RAW DATA =
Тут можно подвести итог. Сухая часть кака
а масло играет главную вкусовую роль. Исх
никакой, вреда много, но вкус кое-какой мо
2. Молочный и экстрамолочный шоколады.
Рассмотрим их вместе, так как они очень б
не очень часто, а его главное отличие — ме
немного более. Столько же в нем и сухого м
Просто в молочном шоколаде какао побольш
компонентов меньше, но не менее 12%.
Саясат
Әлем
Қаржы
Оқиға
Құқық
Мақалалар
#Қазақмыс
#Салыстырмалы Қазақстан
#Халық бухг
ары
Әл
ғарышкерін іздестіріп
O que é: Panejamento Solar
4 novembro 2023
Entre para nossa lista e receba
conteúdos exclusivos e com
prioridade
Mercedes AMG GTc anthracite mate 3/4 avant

---

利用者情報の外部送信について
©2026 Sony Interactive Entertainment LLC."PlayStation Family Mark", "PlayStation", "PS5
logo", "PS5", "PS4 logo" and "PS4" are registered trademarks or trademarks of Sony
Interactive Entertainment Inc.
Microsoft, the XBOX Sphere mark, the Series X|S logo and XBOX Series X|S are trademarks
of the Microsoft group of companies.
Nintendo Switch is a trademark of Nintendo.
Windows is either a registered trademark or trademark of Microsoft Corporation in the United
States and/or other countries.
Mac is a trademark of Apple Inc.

EXERCISE REQUIREMENTS =
The count of lines in the records above holding the word "очень" should be reported as a number, with nothing added.

REPLY =
2